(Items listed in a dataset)
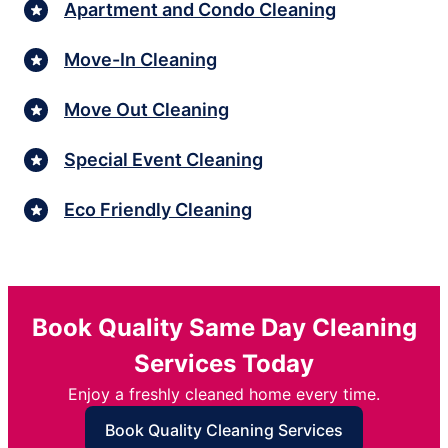
Apartment and Condo Cleaning
Move-In Cleaning
Move Out Cleaning
Special Event Cleaning
Eco Friendly Cleaning
Book Quality Same Day Cleaning
Services Today
Enjoy a freshly cleaned home every time.
Book Quality Cleaning Services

THE TASK:
Once the line with "Book Quality Same Day Cleaning" is found, transcribe it and each line after it through the final line of the entries, exactly and only.

WRITTEN SOLUTION:
Book Quality Same Day Cleaning
Services Today
Enjoy a freshly cleaned home every time.
Book Quality Cleaning Services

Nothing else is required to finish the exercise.